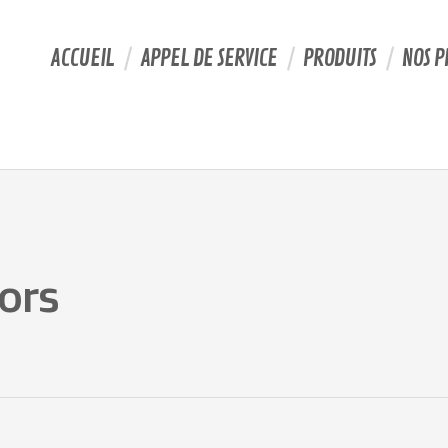
ACCUEIL
APPEL DE SERVICE
PRODUITS
NOS P
ors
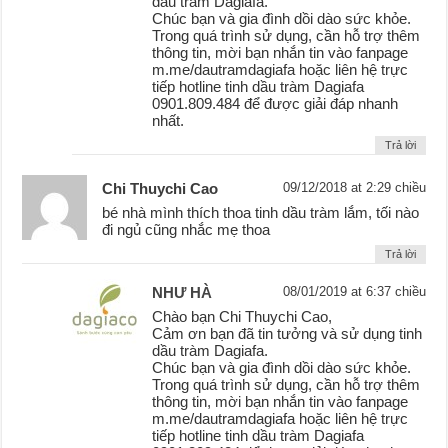
dầu tràm Dagiafa.
Chúc bạn và gia đình dồi dào sức khỏe.
Trong quá trình sử dụng, cần hỗ trợ thêm
thông tin, mời bạn nhắn tin vào fanpage
m.me/dautramdagiafa hoặc liên hệ trực
tiếp hotline tinh dầu tràm Dagiafa
0901.809.484 để được giải đáp nhanh
nhất.
Trả lời
Chi Thuychi Cao
09/12/2018 at 2:29 chiều
bé nhà mình thích thoa tinh dầu tràm lắm, tối nào
đi ngủ cũng nhắc mẹ thoa
Trả lời
NHƯ HÀ
08/01/2019 at 6:37 chiều
Chào bạn Chi Thuychi Cao,
Cảm ơn bạn đã tin tưởng và sử dụng tinh
dầu tràm Dagiafa.
Chúc bạn và gia đình dồi dào sức khỏe.
Trong quá trình sử dụng, cần hỗ trợ thêm
thông tin, mời bạn nhắn tin vào fanpage
m.me/dautramdagiafa hoặc liên hệ trực
tiếp hotline tinh dầu tràm Dagiafa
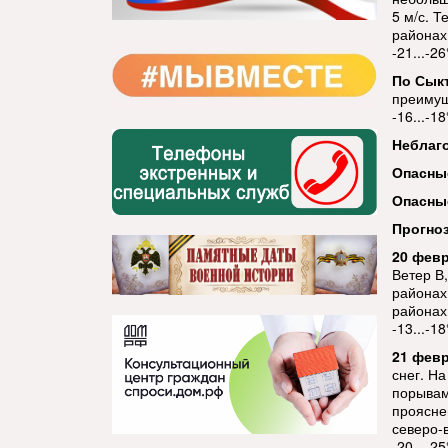
5 м/с. Т
районах 
-21...-2
По Сык
преимущ
-16...-1
Неблаг
Опасны
Опасны
Прогноз
20 февр
Ветер В
районах 
районах 
-13...-18
21 февр
снег. Н
порывами
прояснен
северо-в
-20...-25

## WHAT TO WORK ON
What you give back should be the full material above, retyped exactly, with every image removed.

## FINISHED TASK
ACCUEIL
APPEL DE SERVICE
PRODUITS
NOS P
ors
dầu tràm Dagiafa.
Chúc bạn và gia đình dồi dào sức khỏe.
Trong quá trình sử dụng, cần hỗ trợ thêm
thông tin, mời bạn nhắn tin vào fanpage
m.me/dautramdagiafa hoặc liên hệ trực
tiếp hotline tinh dầu tràm Dagiafa
0901.809.484 để được giải đáp nhanh
nhất.
Trả lời
Chi Thuychi Cao
09/12/2018 at 2:29 chiều
bé nhà mình thích thoa tinh dầu tràm lắm, tối nào
đi ngủ cũng nhắc mẹ thoa
Trả lời
NHƯ HÀ
08/01/2019 at 6:37 chiều
Chào bạn Chi Thuychi Cao,
Cảm ơn bạn đã tin tưởng và sử dụng tinh
dầu tràm Dagiafa.
Chúc bạn và gia đình dồi dào sức khỏe.
Trong quá trình sử dụng, cần hỗ trợ thêm
thông tin, mời bạn nhắn tin vào fanpage
m.me/dautramdagiafa hoặc liên hệ trực
tiếp hotline tinh dầu tràm Dagiafa
5 м/с. Т
районах 
-21...-2
По Сык
преимущ
-16...-1
Неблаг
Опасны
Опасны
Прогноз
20 февр
Ветер В
районах 
районах 
-13...-18
21 февр
снег. Н
порывами
прояснен
северо-в
-20...-25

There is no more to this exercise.